▸ **Task instructions**: Restate all entries exactly. Skip the images.

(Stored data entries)

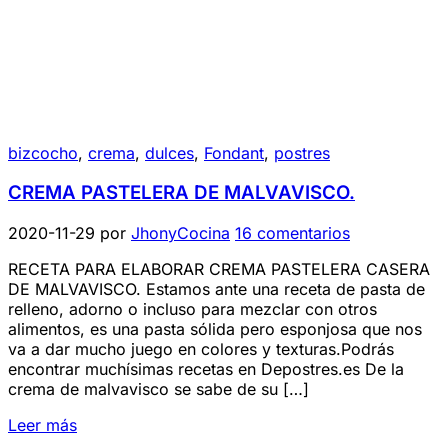
bizcocho
,
crema
,
dulces
,
Fondant
,
postres
CREMA PASTELERA DE MALVAVISCO.
2020-11-29
por
JhonyCocina
16 comentarios
RECETA PARA ELABORAR CREMA PASTELERA CASERA
DE MALVAVISCO. Estamos ante una receta de pasta de
relleno, adorno o incluso para mezclar con otros
alimentos, es una pasta sólida pero esponjosa que nos
va a dar mucho juego en colores y texturas.Podrás
encontrar muchísimas recetas en Depostres.es De la
crema de malvavisco se sabe de su […]
Leer más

▸ **Exercise answer**:
bizcocho
,
crema
,
dulces
,
Fondant
,
postres
CREMA PASTELERA DE MALVAVISCO.
2020-11-29
por
JhonyCocina
16 comentarios
RECETA PARA ELABORAR CREMA PASTELERA CASERA
DE MALVAVISCO. Estamos ante una receta de pasta de
relleno, adorno o incluso para mezclar con otros
alimentos, es una pasta sólida pero esponjosa que nos
va a dar mucho juego en colores y texturas.Podrás
encontrar muchísimas recetas en Depostres.es De la
crema de malvavisco se sabe de su […]
Leer más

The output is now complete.